We also host some machines we own in a small local datacenter from a local
provider because it is connected to a dedicated connection to a private
network.

------
paypalcust83
If it's for personal or pilot projects: find a third-tier, cheap co-lo within
100 mi / 161 km of your usual location. Buy some used enterprise boxes off
eBay / UNIX Surplus / etc. that don't draw too much power. Data is cheap
(unless you're being screwed or you don't lease your own glass). It's
electricity that costs $$$.

If it's for something that makes some, but not a metric ton of, money: find a
second-tier co-lo within about 50 mi / 80 km of your usual location.

If it's for something that makes a metric f-ton of money: stick to a hybrid,
well-managed mix of VPS and co-lo, preferably from a good vendor.

Currently, I have a home virtualization/workstation box:

\- 2x EPYC 7402 + Noctua NH-U14S TR4-SP3 (dual fans)

\- Supermicro H11DSi v2 (-NT works too if you want dual 10 GbE or NVMe
OCuLink)

\- 512 GiB Samsung RAM

\- 4x HGST 14 TB HDD

\- 2x FireCuda 520 1 TB

\- Thermaltake Core V71 TG case w/ default fans & fan controller removed,
modded with extra holes to support the board

\- 4x 200mm Noctua fans modded to fit within the top and front panels

\- 5.25" fan controller + 4 temp probes + 4 temp alarms

\- 2U/tower Smart UPS 1500 with quality new batteries, NMC 2 w/ env
monitoring, 2nd temp/humidity sensor and a WiFi bridge (TL-WR802N v4; overkill
maximus)

\- Looking at Intel Optanes for ZIL and some Samsungs for L2ARC

\- Also looking at a 4U Supermicro 36x 3.5" bay for FreeNAS usage

When you need an OpenBSD or opn/pfSense jumpbox/VPN(es), find (a) minimal,
supported good box(es) and stick an Intel X710 series card in it because
virtualized jumpboxes maybe _too converged_ for some use-cases. Also, Intel
QAT cards can be helpful for TLS termination, edge firewall, and some VPN/SSH
jumpboxes in use-cases where (mostly older) CPUs can't push accelerated crypto
bits fast enough.

Off the top of my head, some of the colo's I've used:

\- Bytemark

\- Rackspace

\- Pair

\- Equinix ($$ IIRC)

Also, random ones in SF, SJC, Sacramento, and other cities that escape me
right now.

------
blaser-waffle
Go to Data Center Map www.datacentermap.com and see who is near/at where you
want to host your servers.

Web Hosting Talk (www.webhostingtalk.com) is also worth a look.
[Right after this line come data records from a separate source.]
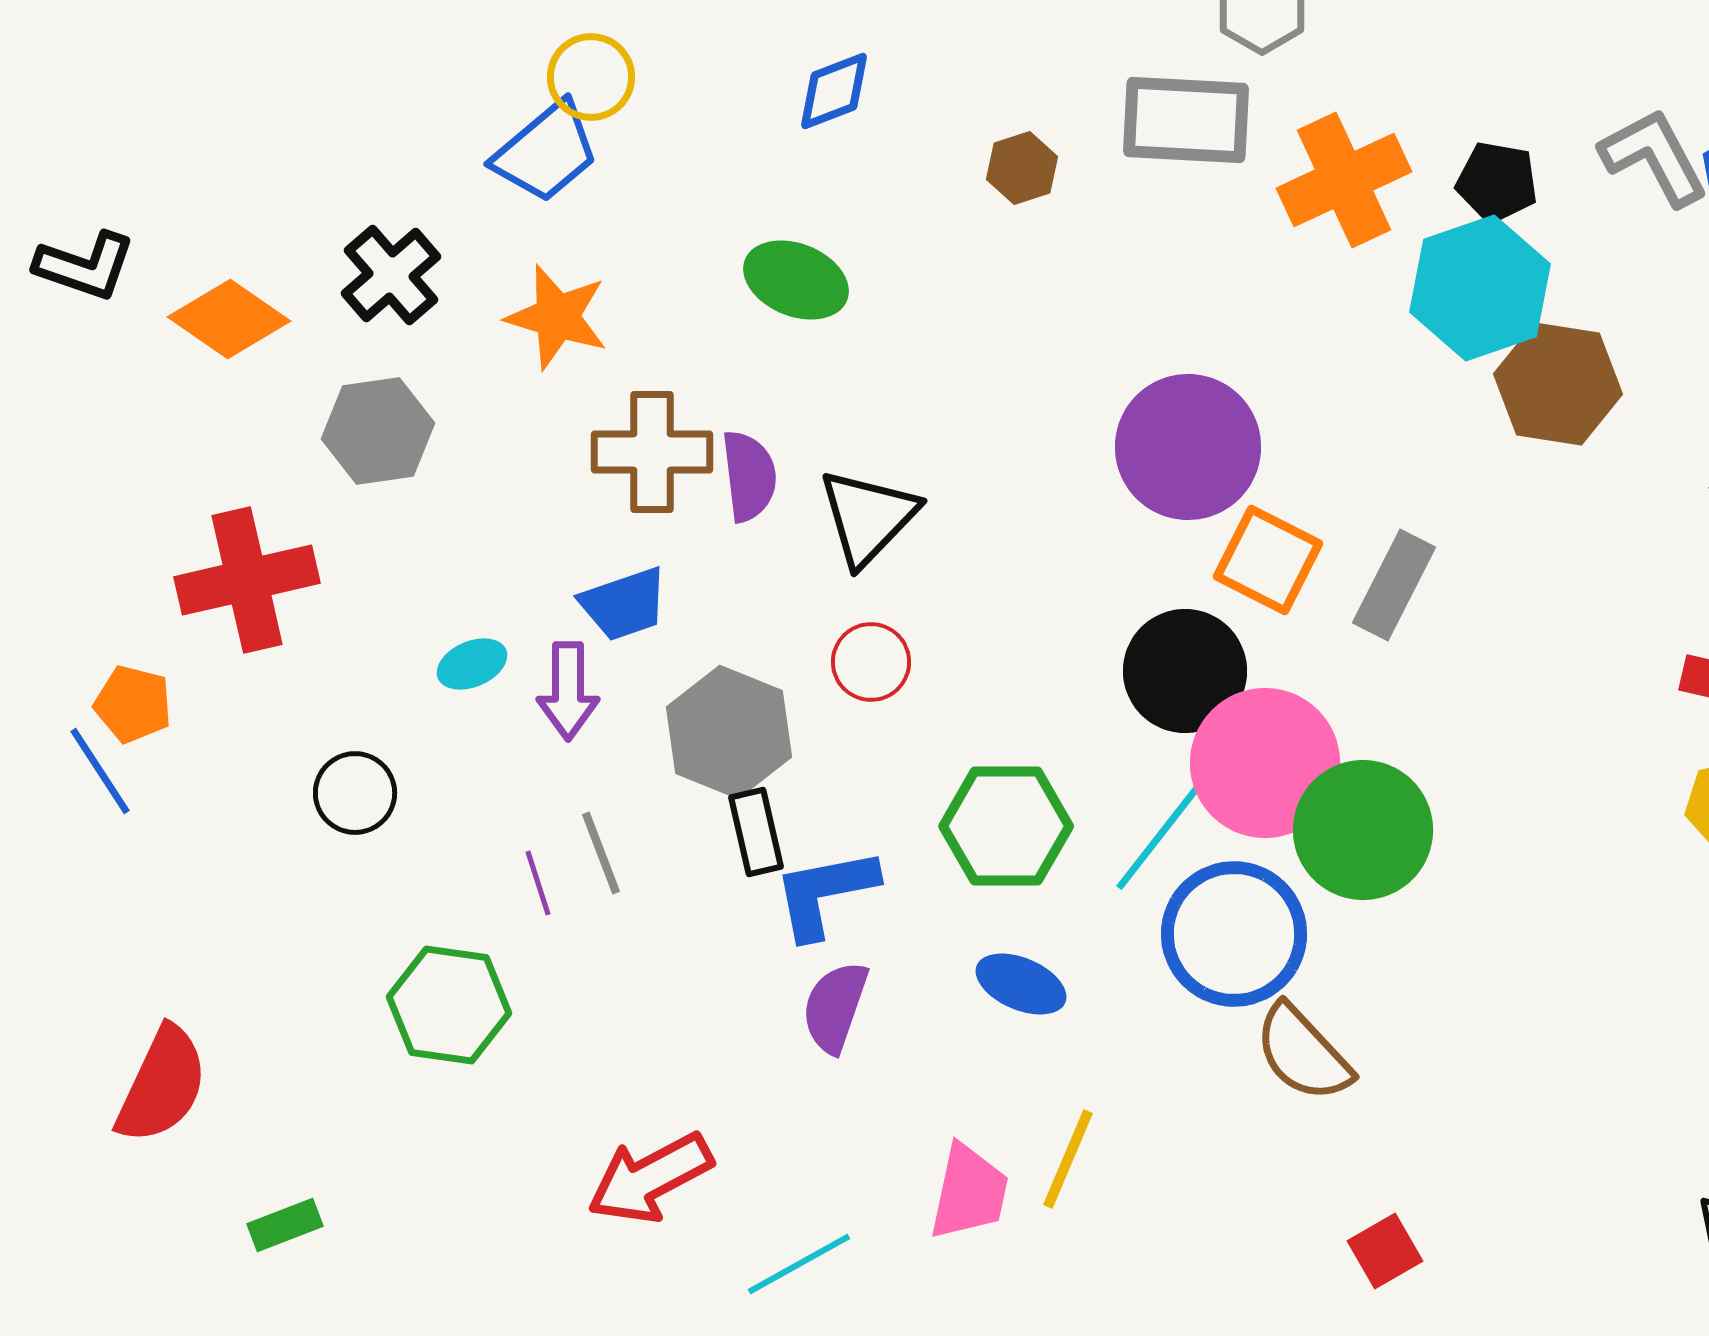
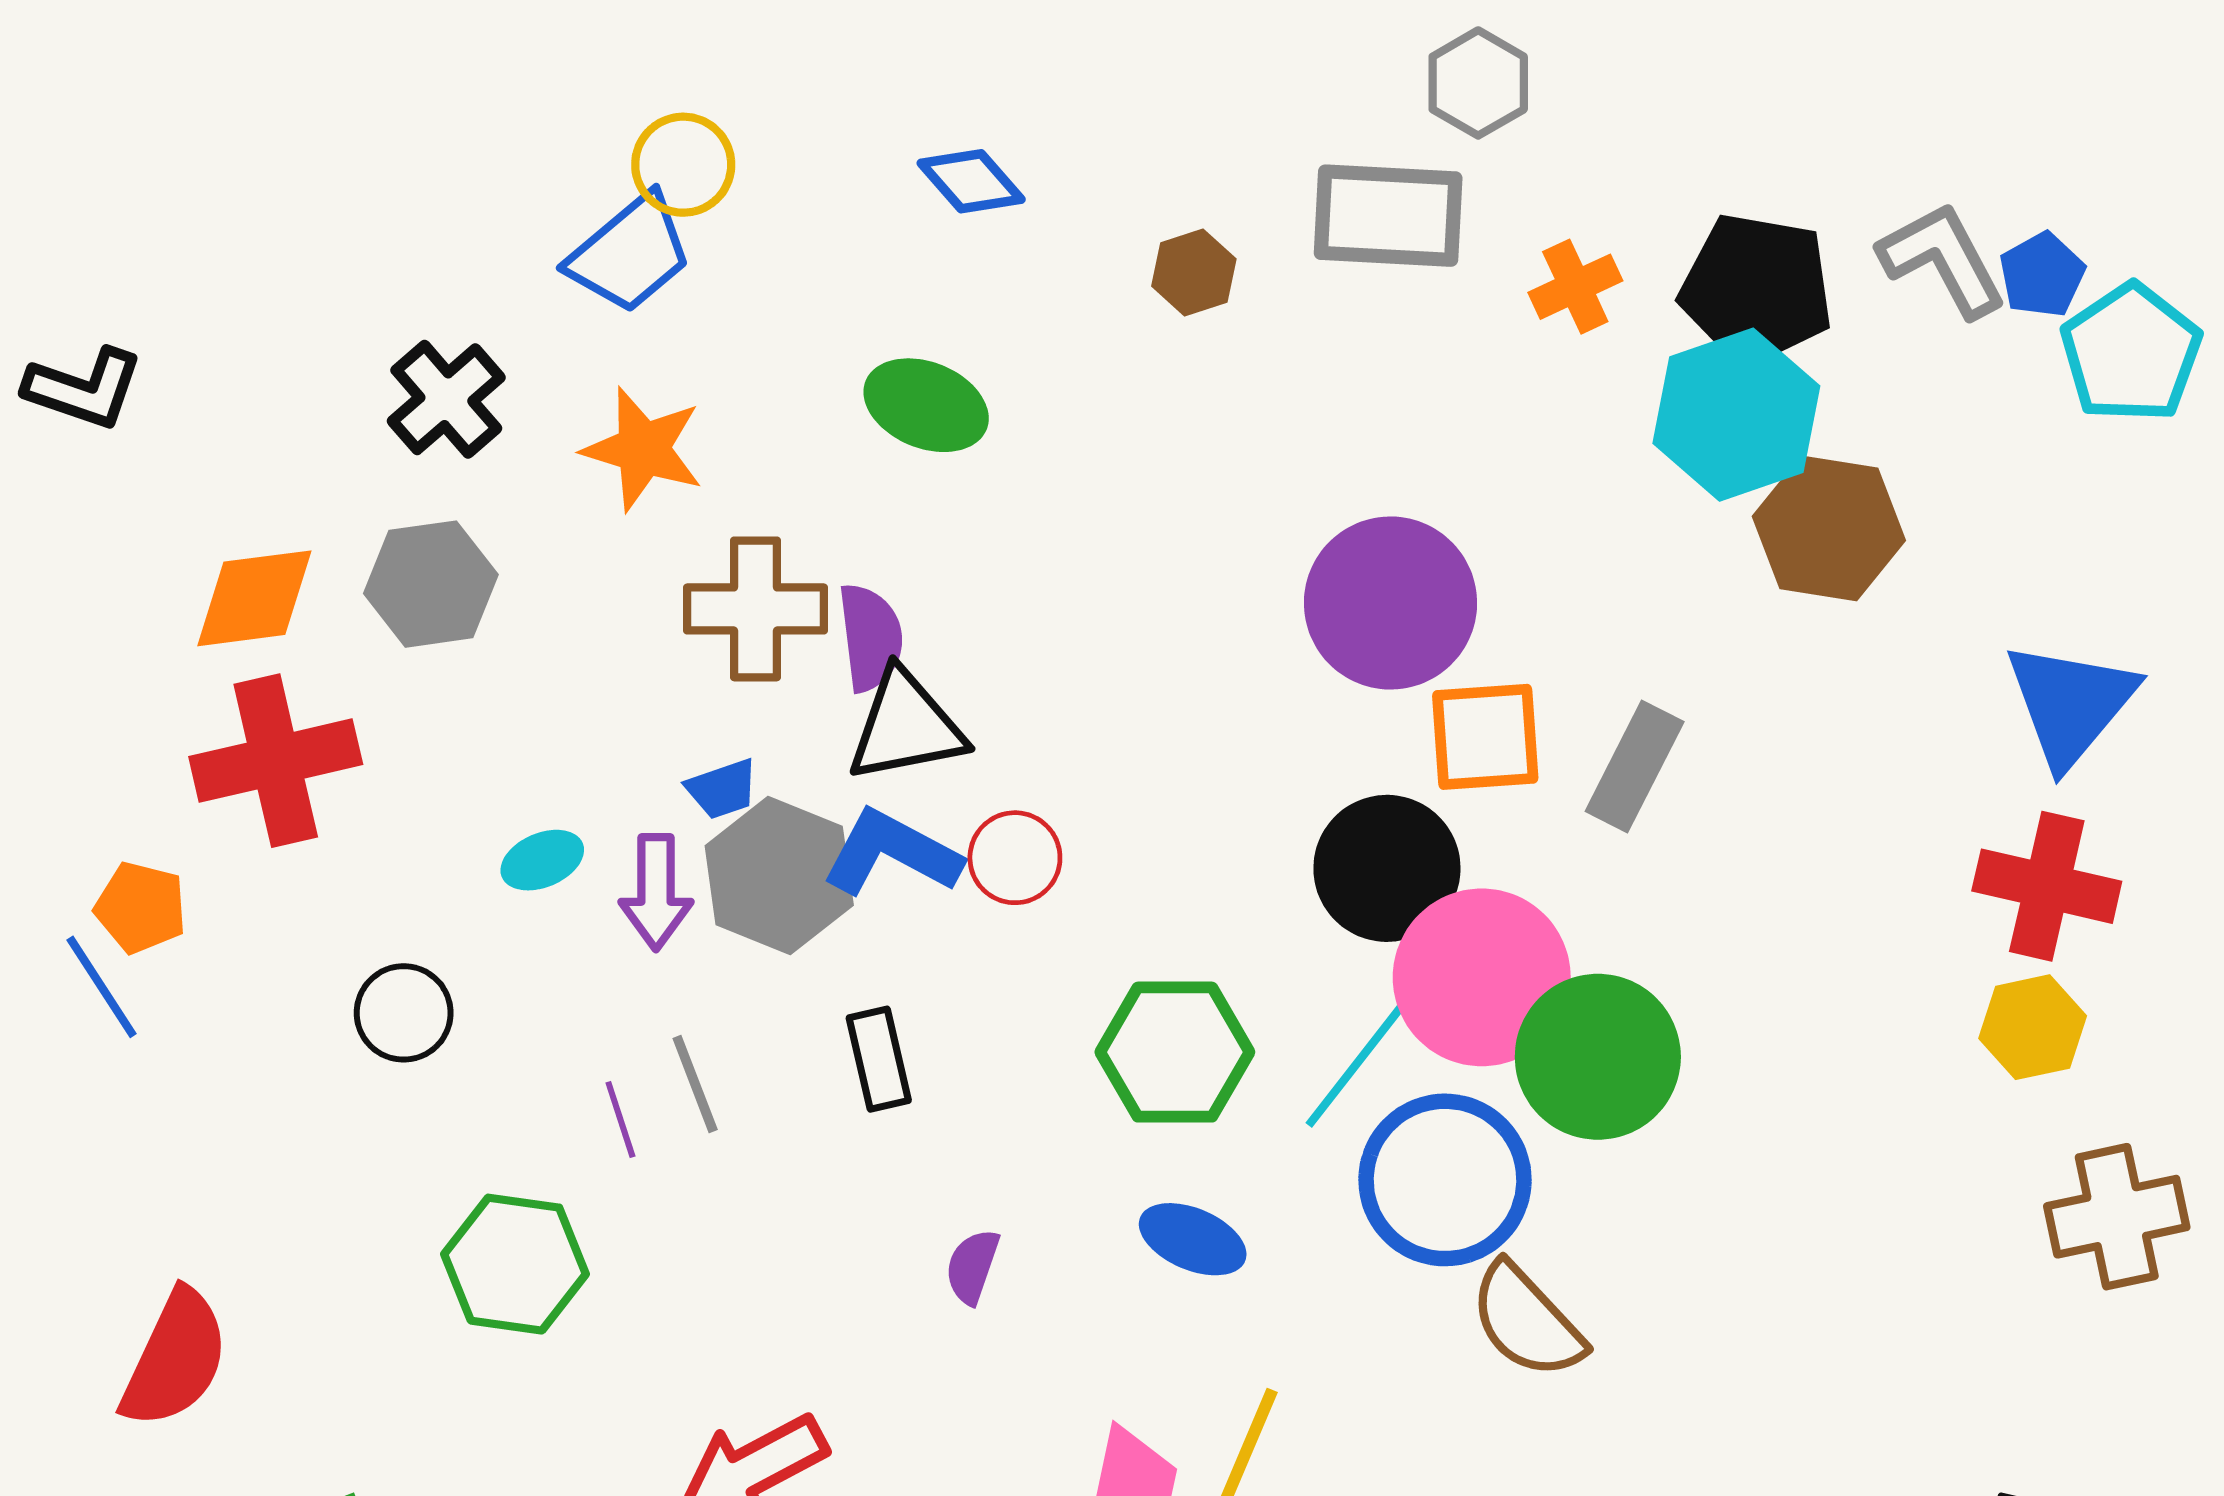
blue diamond: (834, 91) -> (971, 181), turned 70
orange cross: (1344, 180) -> (1575, 287), size x0.6
black pentagon: (1497, 182) -> (1757, 289), size x1.6
orange diamond: (229, 319) -> (254, 598), moved, turned -42
black triangle: (868, 517) -> (906, 726), moved, turned 35
orange square: (1268, 560) -> (1485, 737), turned -31
blue trapezoid: (624, 604) -> (722, 789), size x0.7
gray hexagon: (729, 732) -> (779, 875), moved
blue L-shape: (825, 893) -> (892, 853), moved, turned 39
purple semicircle: (835, 1007) -> (972, 1266), size x0.7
These ^ sites aggregate various colo and dedicated server businesses; many of
them have larger, more fleshed out cloud options as well. They'll rent you
space, rent you severs, or rent you a slice of their cloud -- maybe all of the
above. Options range from one-man-shops to regional-heavy-weight MSPs, and
sometimes larger.

\---

Bigger colo and dedicated providers I've dealt with are:

\- Coresite

\- Dupont Fabros

\- Equinix

\- Atlantic Metro

\- Rackspace

\- Flexential (formerly Peak10)

\- QTS

\- Raging Wire (I believe they're NTT)

\- Digital Reality (Telx)

\- Most large ISPs have their own spaces (Level3, Zayo, Cogent, etc.) and can
host your servers or rent you some as well. Usually not competitive in terms
of compute, but could offer good deals for bandwidth or other perks

(disclaimer: I used to be a data center manager in Northern VA and worked
with/for/against most of the above companies)

------
codegeek
I highly recommend hivelocity.net [0]. Solid and their support is top notch.
In 5+ years of hosting, we probably had an issue may be once with them (DNS
was not pinging) .

[https://hivelocity.net](https://hivelocity.net)

------
DabbyDabberson
I worked for a company committed to managing their own DCs for cost. The idea
of a big B2B contract with a cloud provider was frequently tossed around, but
never manifested.

Our server demands were high. In Ad-Tech, we needed incredibly low latency
which required thousands of bare-metal server boxes.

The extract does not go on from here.